We'll also explore considerations when moving from WebSphere traditional on z/OS to Liberty on z/OS.
The next post in the series is here.
To start at the beginning, follow this link to the first post.
---------------
This time we’re going to look at how use of the Angel by the Liberty server is secured. Remember from two weeks ago that as the server starts it contacts the Angel. The Angel will load an authorized module provided by the server, and then determine what authorized services are provided in that load module and which ones the server is allowed to use.
Let’s go through the authorization checks as they happen. When the server first contacts the Angel a check is made in the SERVER class for an entity called either BBG.ANGEL or BBG.ANGEL.<angel name> if you’re using a named Angel (next week’s topic). This check is done using the server’s identity and determines if the server is even allowed to talk to this Angel.
Next, the Angel is going to try to load the APF authorized load module BBGZSAFM (the last four characters of that stand for Server Authorized Function Module). Before it does that, we make sure the server is allowed to ask the Angel to load it by checking another SERVER class entity called BBG.AUTHMOD.BBGZSAFM. If the server’s identity has access the Angel is allowed to load that load module and wire it up behind those PC routines we talked about two posts ago.

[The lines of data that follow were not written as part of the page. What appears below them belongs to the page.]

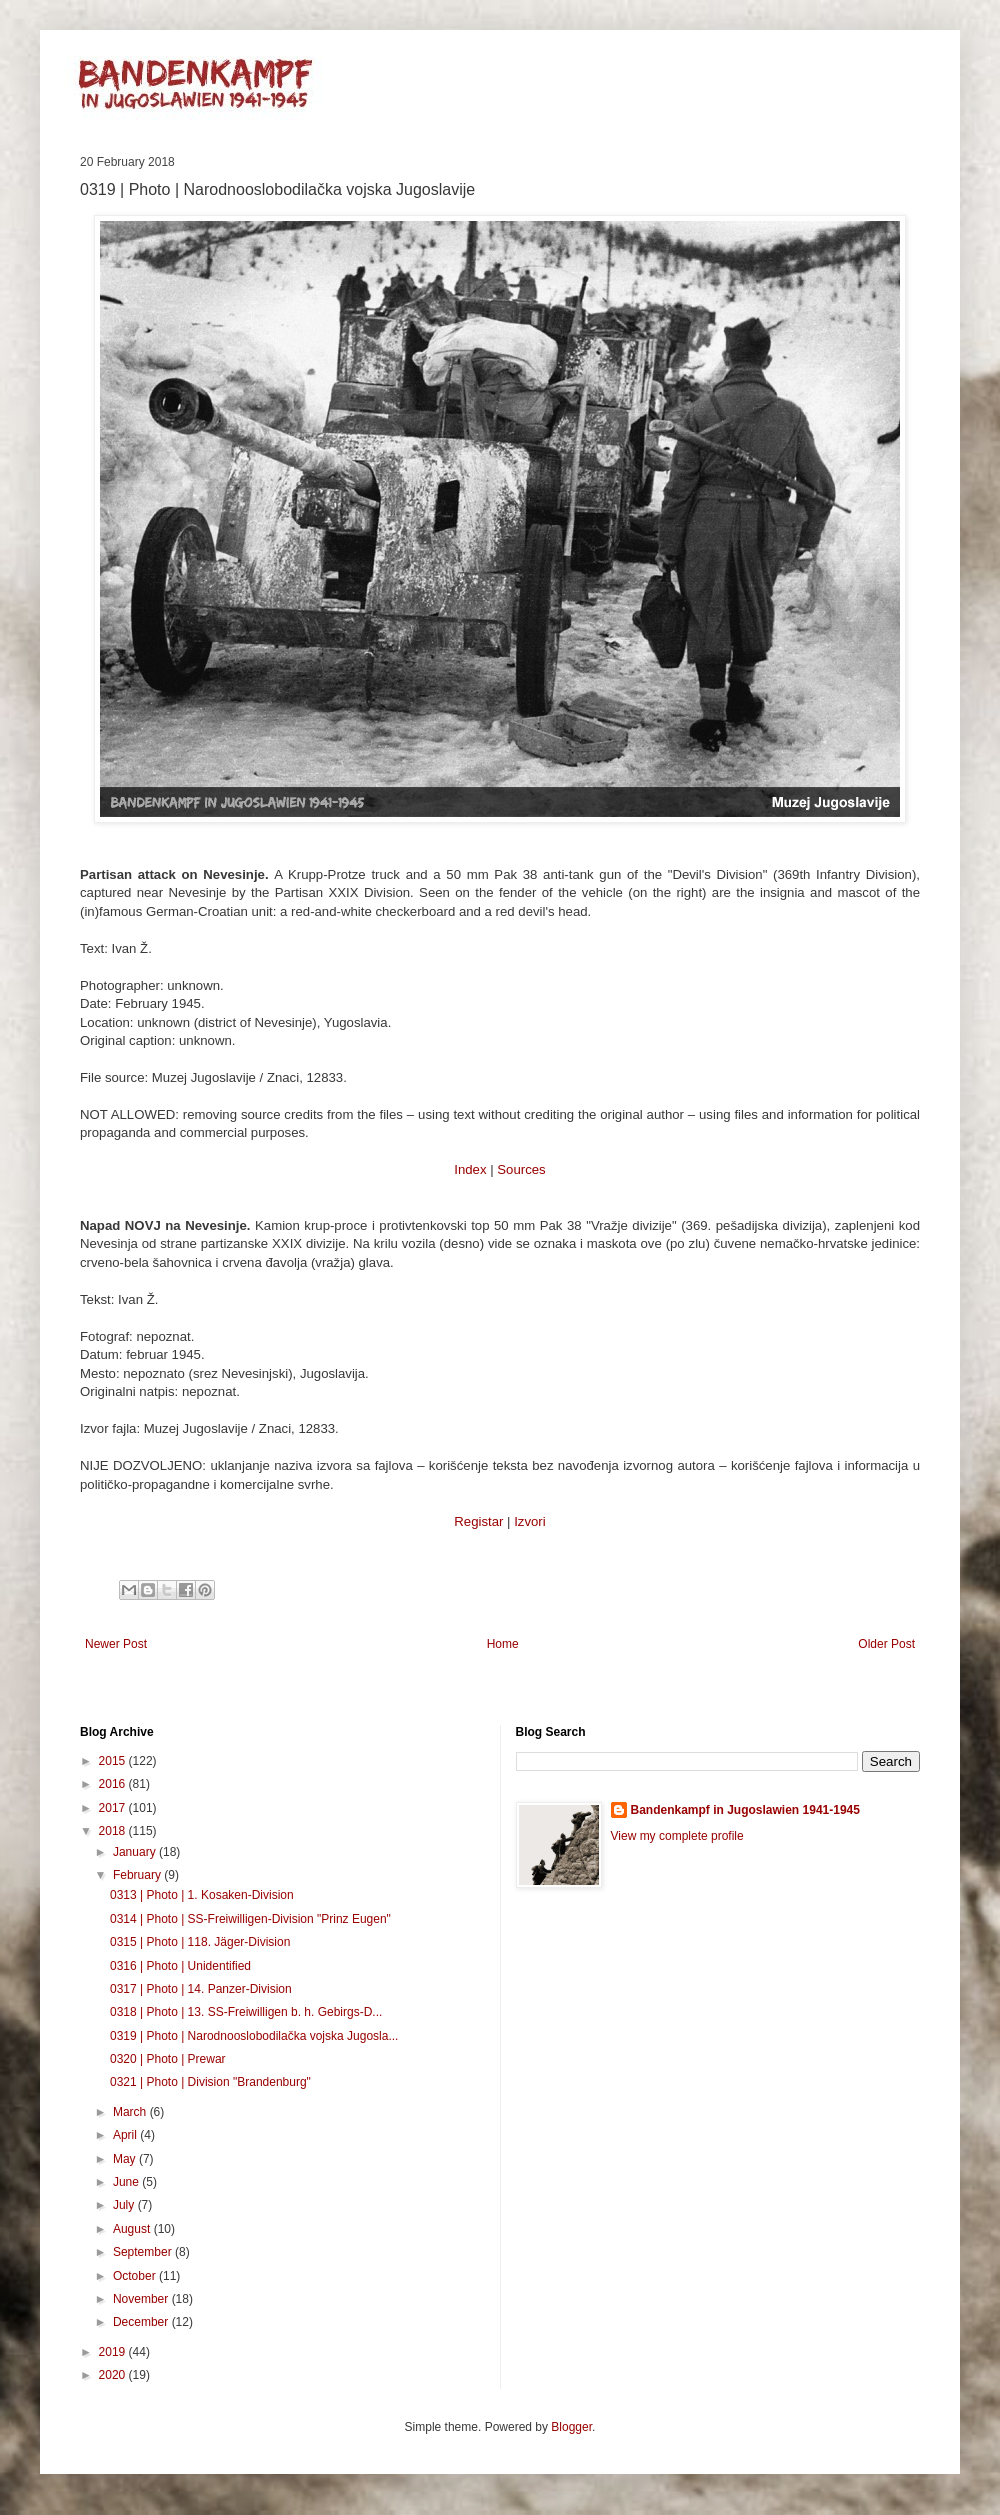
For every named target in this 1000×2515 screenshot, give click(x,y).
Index (470, 1169)
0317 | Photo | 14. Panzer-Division (201, 1989)
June (127, 2182)
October (136, 2276)
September (144, 2252)
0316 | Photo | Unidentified (180, 1966)
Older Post (886, 1644)
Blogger (571, 2427)
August (133, 2229)
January (136, 1852)
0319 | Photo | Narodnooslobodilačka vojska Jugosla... (254, 2036)
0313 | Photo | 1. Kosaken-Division (202, 1895)
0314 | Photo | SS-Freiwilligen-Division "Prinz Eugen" (250, 1919)
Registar (478, 1521)
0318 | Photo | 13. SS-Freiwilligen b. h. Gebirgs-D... (246, 2012)
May (126, 2159)
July (125, 2205)
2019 (114, 2352)
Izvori (530, 1521)
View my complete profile (677, 1836)
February (138, 1875)
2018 (114, 1831)
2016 (114, 1784)
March (131, 2112)
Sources (521, 1169)
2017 (114, 1808)
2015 (114, 1761)
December (142, 2322)
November (142, 2299)
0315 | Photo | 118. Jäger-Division (200, 1942)
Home (503, 1644)
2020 (114, 2375)
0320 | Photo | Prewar (168, 2059)
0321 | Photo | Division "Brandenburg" (210, 2082)
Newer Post (116, 1644)
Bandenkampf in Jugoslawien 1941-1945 (745, 1810)
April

But before we allow the server to access any of those services, we have to determine which ones it can use. To do that the Angel looks into the start of the loaded module for a table containing all the functions available in the module. Each one has a name that is eight characters long and that’s the name that is used for the access check. The Angel has a look at BBG.AUTHMOD.BBGZSAFM.<service name>. For example, access to the z/OS WLM services would be a check against BBG.AUTHMOD.BBGZSAFM.ZOSWLM.
The Angel does this check for each service it finds in the load module. The server is told which services it is allowed to use and messages are issued as part of startup to let you know which ones your server is allowed to use.
By default the Angel calls the SAF API to do the check so that failures aren’t logged. It could be quite normal to not have access to the Angel at all, or to selected services that a particular server doesn’t need, so the checks aren’t logged. But some people like all failed access attempts to be logged, so you can start the Angel with the SAFLOG=Y parameter and all these will get logged. If that creates a lot of noise, hang on a couple of weeks and we’ll talk about Angel Required Services.
Note that if you’re using WOLA (a topic we won’t get to for weeks) you’ll also need the server authorized to load a separate set of client authorized services in the BBGZSCFM module (Server Client Function Module) by granting the server access to BBG.AUTHMOD.BBGZSCFM. And there’s a ‘WOLA’ function inside that module you’ll need access to.
Finally, I’ll mention that you don’t want to just grant wild-card access to everything in the BBGZSAFM module (i.e. don’t grant a server access to BBG.AUTHMOD.BBGZSAFM.*). Why? Because you’ve granted that server access to all present AND FUTURE functions that show up. Someday in the future we create some new authorized service and you’ve pre-granted your server access to it without even knowing what it is yet.